To the editor: My colleague Leo Braudy bemoans the “potshots” and “screeds” against USC President C.L. Max Nikias in response to revelations that the university conspired to cover up its latest scandal.
In outlining Nikias’ positive contributions to the university, Braudy never mentions the years of horrendous sexual abuse allegedly visited on vulnerable young women by gynecologist Dr. George Tyndall.
Braudy, who did not attend the town hall meeting to speak up on behalf of Nikias, suggests that he was among those who registered their support of the president “privately.” He thereby reveals himself to be part of the problem, engaging in the very secretiveness and lack of openness that characterizes the university’s handling of its scandals.
USC promises to be more transparent, but its defenders clearly prefer to work sub rosa.

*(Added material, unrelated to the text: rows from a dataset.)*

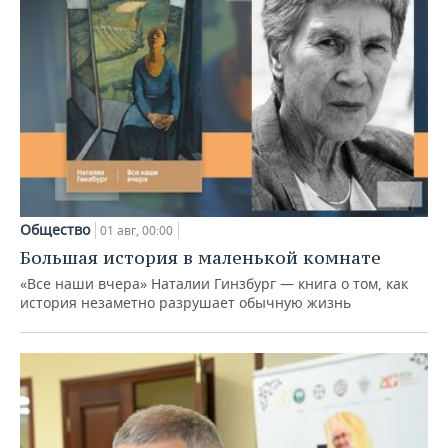
Общество
01 авг, 00:00
Большая история в маленькой комнате
«Все наши вчера» Наталии Гинзбург — книга о том, как
история незаметно разрушает обычную жизнь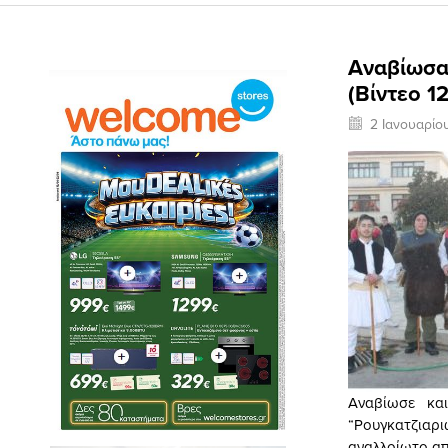
Αναβίωσαν
(Βίντεο 1
2 Ιανουαρίο
Αναβίωσε και
“Ρουγκατζιαρι
αναλλοίωτο απ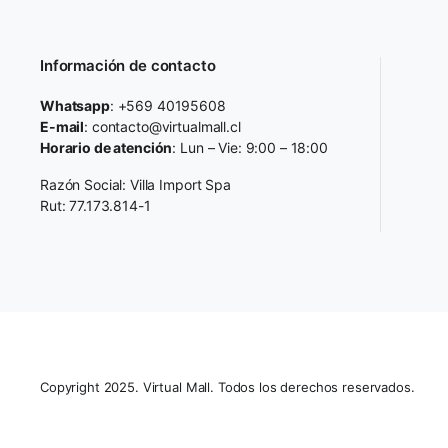
Información de contacto
Whatsapp
: +569 40195608
E-mail
: contacto@virtualmall.cl
Horario de atención
: Lun – Vie: 9:00 – 18:00
Razón Social: Villa Import Spa
Rut: 77.173.814-1
Copyright 2025. Virtual Mall. Todos los derechos reservados.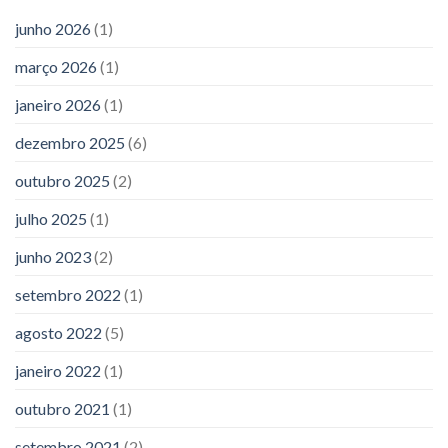
junho 2026
(1)
março 2026
(1)
janeiro 2026
(1)
dezembro 2025
(6)
outubro 2025
(2)
julho 2025
(1)
junho 2023
(2)
setembro 2022
(1)
agosto 2022
(5)
janeiro 2022
(1)
outubro 2021
(1)
setembro 2021
(2)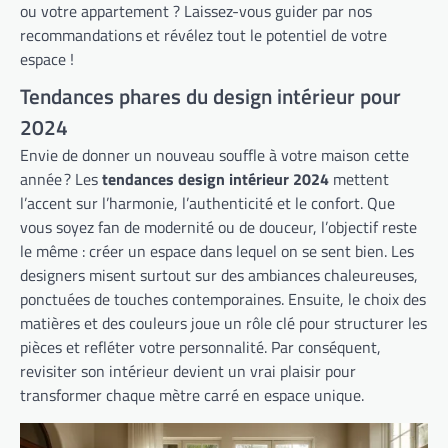
ou votre appartement ? Laissez-vous guider par nos
recommandations et révélez tout le potentiel de votre
espace !
Tendances phares du design intérieur pour
2024
Envie de donner un nouveau souffle à votre maison cette
année ? Les
tendances design intérieur 2024
mettent
l’accent sur l’harmonie, l’authenticité et le confort. Que
vous soyez fan de modernité ou de douceur, l’objectif reste
le même : créer un espace dans lequel on se sent bien. Les
designers misent surtout sur des ambiances chaleureuses,
ponctuées de touches contemporaines. Ensuite, le choix des
matières et des couleurs joue un rôle clé pour structurer les
pièces et refléter votre personnalité. Par conséquent,
revisiter son intérieur devient un vrai plaisir pour
transformer chaque mètre carré en espace unique.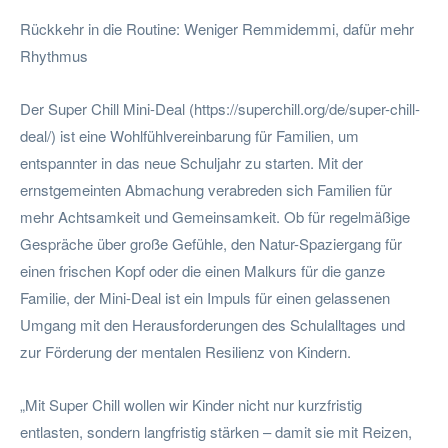
Rückkehr in die Routine: Weniger Remmidemmi, dafür mehr
Rhythmus
Der Super Chill Mini-Deal (https://superchill.org/de/super-chill-
deal/) ist eine Wohlfühlvereinbarung für Familien, um
entspannter in das neue Schuljahr zu starten. Mit der
ernstgemeinten Abmachung verabreden sich Familien für
mehr Achtsamkeit und Gemeinsamkeit. Ob für regelmäßige
Gespräche über große Gefühle, den Natur-Spaziergang für
einen frischen Kopf oder die einen Malkurs für die ganze
Familie, der Mini-Deal ist ein Impuls für einen gelassenen
Umgang mit den Herausforderungen des Schulalltages und
zur Förderung der mentalen Resilienz von Kindern.
„Mit Super Chill wollen wir Kinder nicht nur kurzfristig
entlasten, sondern langfristig stärken – damit sie mit Reizen,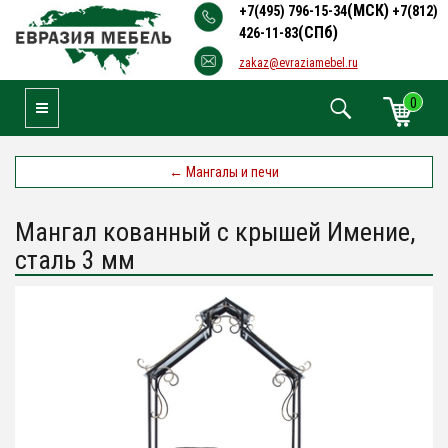
(МСК)
+7(495) 796-15-34
+7(812)
(СПб)
426-11-83
zakaz@evraziamebel.ru
0
Toggle Navigation
←
Мангалы и печи
Мангал кованный с крышей Имение,
сталь 3 мм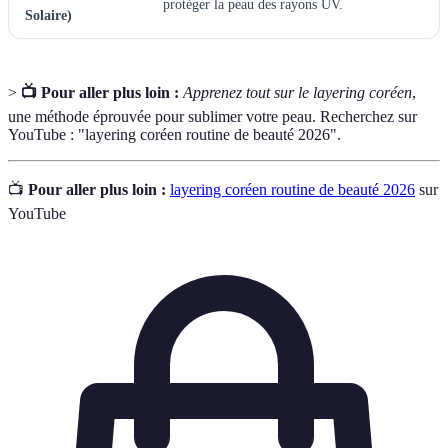
protéger la peau des rayons UV.
Solaire)
>
📺 Pour aller plus loin :
Apprenez tout sur le layering coréen
,
une méthode éprouvée pour sublimer votre peau. Recherchez sur
YouTube : "layering coréen routine de beauté 2026".
📺
Pour aller plus loin :
layering coréen routine de beauté 2026
sur
YouTube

Will there be any meaningful change as long as powerful men overlook the harm done to students and instead privately attempt to shore up the current power structure?
Tania Modleski, Los Angeles
The writer is a professor of English and comparative literature at USC.
To the editor: I found Braudy's article informative. In the end, the bottom line is that you can not equivocate on morality.
The university’s inaction resulted in many women being affected. There is no absolution in “balancing” good. People who do wrong always have another side where “favored” people are being treated well.
There is no excuse for a moral lapse. Nikias had to go.
Dan Grifka, San Marino
To the editor: The chronic sexual and emotional abuse of young women over the course of decades by a trusted doctor is not “dust” that needs to be “brushed off,” it is a tragedy that deserves serious inquiry and systemic change. Young women were probably traumatized, most certainly humiliated.
By making light of this horrendous abuse of power, letter writer and former UCLA Vice Chancellor Alan Charles, once responsible for young students himself, has displayed a tone deafness that is both mind-boggling and scary.
Leaders, take note: Society is increasingly unwilling to accept the systemic abuse of women. It’s about time.